Issue 149449: Fix: Linux file:// listings are sorted but not fully internationalized...

Issue 149449: Fix: Linux file:// listings are sorted but not fully internationalized... (Closed)

Created:
11 years, 5 months ago by Yuzo

Modified:
9 years, 7 months ago

Reviewers:
TVL, jungshik at Google

CC:
chromium-reviews_googlegroups.com, John Grabowski, brettw

Base URL:
svn://chrome-svn.corp.google.com/chrome/trunk/src/

Visibility:
Public.

Description

Fix: Linux file:// listings are sorted but not fully internationalized Changed the code such that file names are converted to UTF-16 before comparison by a Collator. BUG=16179 TEST=Open a file:// URL for a directory that contains files with international names. Observe that files are sorted properly in the list. Committed: http://src.chromium.org/viewvc/chrome?view=rev&revision=20706

Patch Set 1 #

Patch Set 2 : '' #

Total comments: 7

Patch Set 3 : '' #

Total comments: 8

Patch Set 4 : '' #

Total comments: 8

Patch Set 5 : '' #

Created: 11 years, 5 months ago

Download [raw] [tar.bz2]

		Unified diffs	Side-by-side diffs	Delta from patch set	Stats (+67 lines, -12 lines)			Patch
	M	base/file_util_posix.cc	View	1 2 3 4	3 chunks	+67 lines, -12 lines	0 comments	Download

Messages

Total messages: 8 (0 generated)

Expand Messages | Collapse Messages

TVL

driveby http://codereview.chromium.org/149449/diff/6/1001 File base/file_util_posix.cc (right): http://codereview.chromium.org/149449/diff/6/1001#newcode587 Line 587: // On linux, the file system encoding ...

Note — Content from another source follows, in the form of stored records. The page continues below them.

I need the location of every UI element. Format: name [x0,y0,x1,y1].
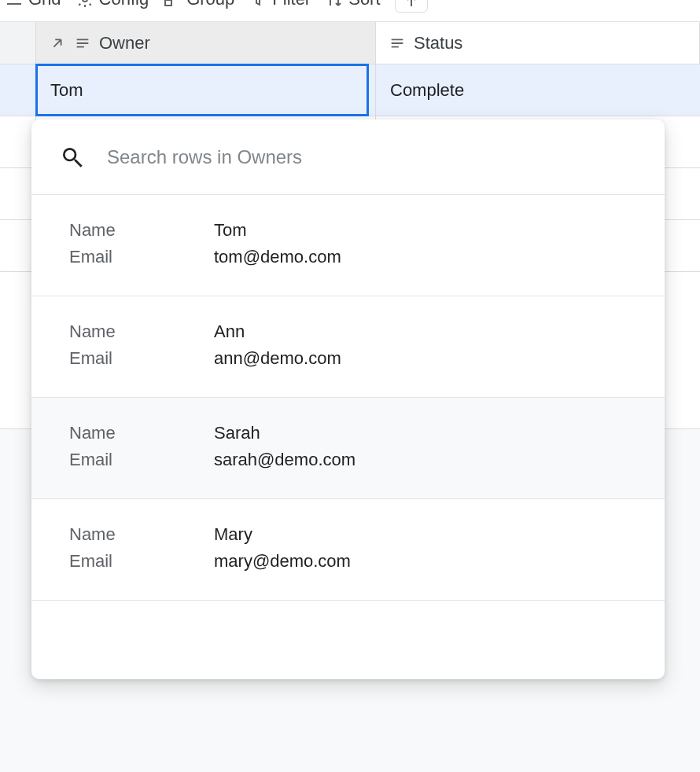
upload-icon [402,0,421,10]
list-icon [5,0,24,9]
lookup-field-label: Email [69,247,214,267]
lookup-field-value: mary@demo.com [214,551,351,572]
cell-status[interactable]: Complete [376,64,700,116]
view-switcher[interactable]: Grid [5,0,61,9]
lookup-footer-space [31,601,665,679]
lookup-search-bar [31,119,665,195]
lookup-field-label: Email [69,348,214,369]
cell-owner-value: Tom [50,80,83,101]
sort-icon [325,0,344,9]
text-lines-icon [389,35,406,52]
filter-icon [249,0,267,9]
row-select-gutter[interactable] [0,22,36,64]
lookup-field-value: ann@demo.com [214,348,341,369]
lookup-field-value: Mary [214,524,252,545]
gear-icon [76,0,94,9]
group-button[interactable]: Group [163,0,234,9]
lookup-option[interactable]: Name Sarah Email sarah@demo.com [31,398,665,499]
lookup-field-label: Name [69,423,214,443]
lookup-field-label: Name [69,220,214,241]
lookup-field-value: Ann [214,322,245,342]
text-lines-icon [74,35,91,52]
lookup-option[interactable]: Name Tom Email tom@demo.com [31,195,665,296]
svg-point-0 [83,0,87,2]
lookup-option[interactable]: Name Ann Email ann@demo.com [31,296,665,398]
filter-button[interactable]: Filter [249,0,311,9]
lookup-popover: Name Tom Email tom@demo.com Name Ann Ema… [31,119,665,679]
lookup-field-label: Email [69,450,214,470]
column-header-owner[interactable]: Owner [36,22,376,64]
cell-selection-outline [35,64,369,116]
column-headers: Owner Status [0,22,700,64]
lookup-field-label: Name [69,524,214,545]
lookup-search-input[interactable] [107,146,636,168]
toolbar: Grid Config Group Filter Sort [0,0,700,22]
view-label: Grid [28,0,61,9]
column-header-status[interactable]: Status [376,22,700,64]
group-icon [163,0,182,9]
column-header-owner-label: Owner [99,33,150,53]
lookup-field-value: Sarah [214,423,260,443]
config-button[interactable]: Config [76,0,149,9]
lookup-field-value: tom@demo.com [214,247,341,267]
sort-button[interactable]: Sort [325,0,380,9]
filter-label: Filter [272,0,311,9]
svg-rect-3 [165,0,171,6]
link-out-icon [49,35,66,52]
lookup-field-label: Name [69,322,214,342]
cell-owner[interactable]: Tom [36,64,376,116]
lookup-field-value: sarah@demo.com [214,450,356,470]
row-handle[interactable] [0,64,36,116]
lookup-field-label: Email [69,551,214,572]
column-header-status-label: Status [414,33,462,53]
search-icon [60,145,85,170]
sort-label: Sort [348,0,380,9]
group-label: Group [186,0,234,9]
upload-button[interactable] [395,0,428,13]
cell-status-value: Complete [390,80,464,101]
lookup-option[interactable]: Name Mary Email mary@demo.com [31,499,665,601]
config-label: Config [99,0,149,9]
table-row[interactable]: Tom Complete [0,64,700,116]
lookup-field-value: Tom [214,220,247,241]
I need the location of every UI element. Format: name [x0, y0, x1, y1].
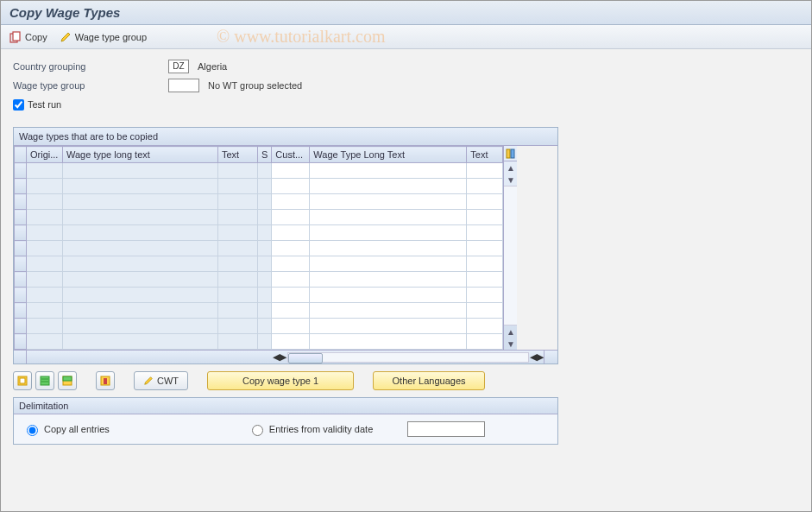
cell-origi[interactable]: [27, 256, 63, 272]
row-selector[interactable]: [15, 241, 27, 256]
scroll-up-arrow2-icon[interactable]: ▲: [505, 326, 517, 338]
copy-button[interactable]: Copy: [9, 31, 47, 43]
cell-text1[interactable]: [218, 288, 258, 303]
vertical-scrollbar[interactable]: ▲ ▼ ▲ ▼: [503, 146, 517, 350]
cell-origi[interactable]: [27, 319, 63, 334]
delete-button[interactable]: [96, 371, 115, 390]
column-header-s[interactable]: S: [258, 147, 272, 163]
cell-cust[interactable]: [272, 272, 310, 288]
column-header-text2[interactable]: Text: [467, 147, 503, 163]
cell-text2[interactable]: [467, 334, 503, 350]
table-row[interactable]: [15, 179, 503, 194]
cell-wtlt[interactable]: [63, 288, 218, 303]
cell-origi[interactable]: [27, 288, 63, 303]
table-settings-icon[interactable]: [504, 146, 517, 161]
wage-types-table[interactable]: Origi...Wage type long textTextSCust...W…: [14, 146, 503, 350]
cell-cust[interactable]: [272, 303, 310, 319]
cell-cust[interactable]: [272, 241, 310, 256]
cell-text2[interactable]: [467, 319, 503, 334]
cell-wtlt[interactable]: [63, 179, 218, 194]
cell-wtlt2[interactable]: [310, 288, 467, 303]
cell-cust[interactable]: [272, 319, 310, 334]
table-row[interactable]: [15, 225, 503, 241]
cell-s[interactable]: [258, 272, 272, 288]
hscroll-right2-icon[interactable]: ▶: [537, 351, 544, 363]
cell-wtlt[interactable]: [63, 272, 218, 288]
table-row[interactable]: [15, 288, 503, 303]
cell-text2[interactable]: [467, 241, 503, 256]
hscroll-right-icon[interactable]: ▶: [280, 351, 286, 363]
column-header-origi[interactable]: Origi...: [27, 147, 63, 163]
row-selector[interactable]: [15, 288, 27, 303]
cell-text2[interactable]: [467, 288, 503, 303]
cell-wtlt2[interactable]: [310, 334, 467, 350]
test-run-checkbox[interactable]: [13, 99, 24, 111]
cell-text1[interactable]: [218, 256, 258, 272]
cell-cust[interactable]: [272, 225, 310, 241]
cell-origi[interactable]: [27, 163, 63, 179]
cell-text2[interactable]: [467, 179, 503, 194]
cell-origi[interactable]: [27, 334, 63, 350]
table-row[interactable]: [15, 163, 503, 179]
cell-text1[interactable]: [218, 179, 258, 194]
cell-wtlt2[interactable]: [310, 194, 467, 210]
table-row[interactable]: [15, 319, 503, 334]
cell-wtlt[interactable]: [63, 163, 218, 179]
cell-text1[interactable]: [218, 241, 258, 256]
row-selector[interactable]: [15, 272, 27, 288]
cell-cust[interactable]: [272, 179, 310, 194]
cell-s[interactable]: [258, 303, 272, 319]
row-selector[interactable]: [15, 210, 27, 225]
cell-s[interactable]: [258, 319, 272, 334]
cell-text2[interactable]: [467, 163, 503, 179]
copy-wage-type-1-button[interactable]: Copy wage type 1: [207, 371, 354, 390]
cell-text1[interactable]: [218, 225, 258, 241]
column-header-cust[interactable]: Cust...: [272, 147, 310, 163]
cell-wtlt2[interactable]: [310, 256, 467, 272]
cell-text1[interactable]: [218, 303, 258, 319]
cell-origi[interactable]: [27, 225, 63, 241]
table-row[interactable]: [15, 272, 503, 288]
cell-origi[interactable]: [27, 179, 63, 194]
cell-wtlt2[interactable]: [310, 319, 467, 334]
cell-wtlt2[interactable]: [310, 272, 467, 288]
row-selector[interactable]: [15, 163, 27, 179]
scroll-down-arrow2-icon[interactable]: ▼: [505, 338, 517, 350]
cell-cust[interactable]: [272, 256, 310, 272]
cell-s[interactable]: [258, 334, 272, 350]
cell-s[interactable]: [258, 163, 272, 179]
hscroll-thumb[interactable]: [288, 353, 323, 363]
scroll-track[interactable]: [504, 186, 517, 326]
column-header-text1[interactable]: Text: [218, 147, 258, 163]
cell-text1[interactable]: [218, 210, 258, 225]
cell-s[interactable]: [258, 225, 272, 241]
cell-origi[interactable]: [27, 303, 63, 319]
cell-wtlt[interactable]: [63, 303, 218, 319]
cell-cust[interactable]: [272, 194, 310, 210]
copy-all-radio-input[interactable]: [27, 425, 38, 436]
cell-text1[interactable]: [218, 194, 258, 210]
cell-cust[interactable]: [272, 163, 310, 179]
row-selector[interactable]: [15, 256, 27, 272]
row-selector[interactable]: [15, 334, 27, 350]
table-row[interactable]: [15, 210, 503, 225]
cell-text2[interactable]: [467, 256, 503, 272]
wage-type-group-input[interactable]: [168, 79, 199, 92]
cell-text2[interactable]: [467, 225, 503, 241]
table-row[interactable]: [15, 241, 503, 256]
cell-s[interactable]: [258, 210, 272, 225]
row-selector-header[interactable]: [15, 147, 27, 163]
country-grouping-input[interactable]: DZ: [168, 60, 189, 73]
cell-text2[interactable]: [467, 272, 503, 288]
cell-s[interactable]: [258, 179, 272, 194]
select-block-button[interactable]: [35, 371, 54, 390]
horizontal-scrollbar[interactable]: ◀ ▶ ◀ ▶: [14, 350, 557, 363]
cell-wtlt2[interactable]: [310, 210, 467, 225]
cell-wtlt[interactable]: [63, 194, 218, 210]
cell-cust[interactable]: [272, 288, 310, 303]
cell-text1[interactable]: [218, 319, 258, 334]
table-row[interactable]: [15, 256, 503, 272]
cell-s[interactable]: [258, 194, 272, 210]
column-header-wtlt2[interactable]: Wage Type Long Text: [310, 147, 467, 163]
cell-text2[interactable]: [467, 194, 503, 210]
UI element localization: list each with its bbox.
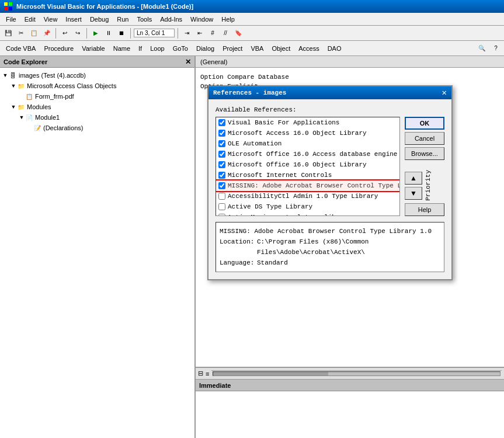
svg-rect-0: [4, 2, 8, 6]
cancel-button[interactable]: Cancel: [405, 132, 444, 145]
expand-modules[interactable]: ▼: [11, 104, 16, 110]
tb-sep3: [130, 28, 131, 39]
folder-icon: 📁: [16, 81, 26, 91]
db-icon: 🗄: [8, 71, 18, 80]
bottom-area: ⊟ ≡ Immediate: [196, 367, 504, 438]
ok-button[interactable]: OK: [405, 117, 444, 130]
ref-access-db[interactable]: Microsoft Office 16.0 Access database en…: [216, 149, 399, 159]
expand-module1[interactable]: ▼: [19, 114, 25, 120]
menu-edit[interactable]: Edit: [21, 15, 39, 24]
declaration-icon: 📝: [33, 123, 42, 133]
tb-pause-btn[interactable]: ⏸: [103, 27, 114, 39]
priority-up-btn[interactable]: ▲: [405, 172, 422, 185]
ref-acrobat-missing[interactable]: MISSING: Adobe Acrobat Browser Control T…: [216, 180, 399, 191]
ref-access16[interactable]: Microsoft Access 16.0 Object Library: [216, 128, 399, 138]
tree-node-root[interactable]: ▼ 🗄 images (Test (4).accdb): [2, 70, 192, 81]
tree-node-declarations[interactable]: ▶ 📝 (Declarations): [2, 123, 192, 133]
ref-vba-checkbox[interactable]: [218, 119, 225, 126]
ref-vba[interactable]: Visual Basic For Applications: [216, 117, 399, 128]
horizontal-scrollbar[interactable]: [211, 370, 502, 377]
menu-debug[interactable]: Debug: [86, 15, 112, 24]
tb-cut-btn[interactable]: ✂: [15, 27, 27, 39]
dialog-close-btn[interactable]: ✕: [442, 89, 447, 97]
tb-indent-btn[interactable]: ⇥: [181, 27, 193, 39]
menu-view[interactable]: View: [40, 15, 61, 24]
ref-internet[interactable]: Microsoft Internet Controls: [216, 170, 399, 180]
ref-ole-checkbox[interactable]: [218, 140, 225, 147]
ref-access16-checkbox[interactable]: [218, 130, 225, 137]
tree-label-form: Form_frm-pdf: [35, 93, 74, 100]
menu-window[interactable]: Window: [187, 15, 217, 24]
scroll-thumb: [213, 372, 328, 376]
info-location-label: Location:: [220, 237, 255, 258]
bottom-icon2[interactable]: ≡: [206, 370, 209, 377]
tb2-search-btn[interactable]: 🔍: [476, 43, 488, 54]
tb2-dao[interactable]: DAO: [324, 44, 345, 53]
tb-save-btn[interactable]: 💾: [2, 27, 14, 39]
immediate-panel: Immediate: [196, 380, 504, 438]
tb-run-btn[interactable]: ▶: [90, 27, 102, 39]
ref-activemovie-checkbox[interactable]: [218, 214, 225, 216]
code-editor[interactable]: Option Compare Database Option Explicit …: [196, 68, 504, 367]
menu-addins[interactable]: Add-Ins: [157, 15, 186, 24]
ref-accessibility-checkbox[interactable]: [218, 193, 225, 200]
tb2-question-btn[interactable]: ?: [490, 43, 502, 54]
tb-bookmarks-btn[interactable]: 🔖: [232, 27, 244, 39]
browse-button[interactable]: Browse...: [405, 147, 444, 160]
tb-undo-btn[interactable]: ↩: [59, 27, 71, 39]
ref-activemovie[interactable]: ActiveMovie control type library: [216, 212, 399, 216]
menu-tools[interactable]: Tools: [133, 15, 155, 24]
ref-office16[interactable]: Microsoft Office 16.0 Object Library: [216, 159, 399, 170]
tb-outdent-btn[interactable]: ⇤: [194, 27, 206, 39]
tb2-procedure[interactable]: Procedure: [40, 44, 77, 53]
ref-ole[interactable]: OLE Automation: [216, 138, 399, 149]
code-explorer-close[interactable]: ✕: [185, 58, 191, 65]
cursor-position: Ln 3, Col 1: [134, 29, 175, 37]
tb-stop-btn[interactable]: ⏹: [116, 27, 127, 39]
code-explorer-tree[interactable]: ▼ 🗄 images (Test (4).accdb) ▼ 📁 Microsof…: [0, 68, 194, 438]
tb-uncomment-btn[interactable]: //: [220, 27, 231, 39]
priority-down-btn[interactable]: ▼: [405, 187, 422, 200]
ref-internet-checkbox[interactable]: [218, 172, 225, 179]
refs-list[interactable]: Visual Basic For Applications Microsoft …: [215, 117, 400, 216]
tree-label-access-objects: Microsoft Access Class Objects: [27, 82, 116, 89]
tb2-dialog[interactable]: Dialog: [193, 44, 218, 53]
tb-paste-btn[interactable]: 📌: [41, 27, 53, 39]
ref-office16-checkbox[interactable]: [218, 161, 225, 168]
tb2-object[interactable]: Object: [268, 44, 294, 53]
tb2-vba[interactable]: VBA: [247, 44, 267, 53]
tree-node-modules[interactable]: ▼ 📁 Modules: [2, 102, 192, 112]
tb2-goto[interactable]: GoTo: [169, 44, 192, 53]
ref-active-ds-checkbox[interactable]: [218, 203, 225, 210]
tb-redo-btn[interactable]: ↪: [72, 27, 84, 39]
expand-root[interactable]: ▼: [2, 72, 8, 78]
title-bar: Microsoft Visual Basic for Applications …: [0, 0, 504, 13]
help-button[interactable]: Help: [405, 203, 444, 216]
tb2-variable[interactable]: Variable: [78, 44, 109, 53]
menu-insert[interactable]: Insert: [62, 15, 85, 24]
tb2-project[interactable]: Project: [219, 44, 246, 53]
form-icon: 📋: [25, 92, 34, 101]
tb2-name[interactable]: Name: [110, 44, 134, 53]
tb-copy-btn[interactable]: 📋: [28, 27, 40, 39]
expand-access-objects[interactable]: ▼: [11, 83, 16, 89]
tree-node-access-objects[interactable]: ▼ 📁 Microsoft Access Class Objects: [2, 81, 192, 91]
ref-access-db-checkbox[interactable]: [218, 151, 225, 158]
ref-accessibility[interactable]: AccessibilityCtl Admin 1.0 Type Library: [216, 191, 399, 201]
tb2-loop[interactable]: Loop: [147, 44, 168, 53]
tree-label-modules: Modules: [27, 103, 51, 110]
menu-file[interactable]: File: [2, 15, 20, 24]
menu-help[interactable]: Help: [218, 15, 238, 24]
tree-label-root: images (Test (4).accdb): [19, 72, 86, 79]
tb-comment-btn[interactable]: #: [207, 27, 218, 39]
tb2-codevba[interactable]: Code VBA: [2, 44, 39, 53]
immediate-content[interactable]: [196, 391, 504, 438]
tree-node-form[interactable]: ▶ 📋 Form_frm-pdf: [2, 91, 192, 102]
ref-acrobat-checkbox[interactable]: [218, 182, 225, 189]
tb2-if[interactable]: If: [135, 44, 145, 53]
menu-run[interactable]: Run: [113, 15, 132, 24]
tb2-access[interactable]: Access: [295, 44, 322, 53]
bottom-icon1[interactable]: ⊟: [198, 370, 203, 377]
ref-active-ds[interactable]: Active DS Type Library: [216, 201, 399, 212]
tree-node-module1[interactable]: ▼ 📄 Module1: [2, 112, 192, 123]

11 years, 5 months ago (2009-07-10 12:18:27 UTC) #2

jungshik at Google

Thank you for catching this !! See my comments below. http://codereview.chromium.org/149449/diff/6/1001 File base/file_util_posix.cc (right): http://codereview.chromium.org/149449/diff/6/1001#newcode587 ...

11 years, 5 months ago (2009-07-10 18:24:44 UTC) #3

Thank you for catching this !!

See my comments below.

http://codereview.chromium.org/149449/diff/6/1001
File base/file_util_posix.cc (right):

http://codereview.chromium.org/149449/diff/6/1001#newcode587
Line 587: // On linux, the file system encoding is not defined. We assume
On 2009/07/10 12:18:27, TVL wrote:
> fyi - this file is posix, so it's not always linux (ie-macosx).  not sure if
> that changes what you'd want to do here.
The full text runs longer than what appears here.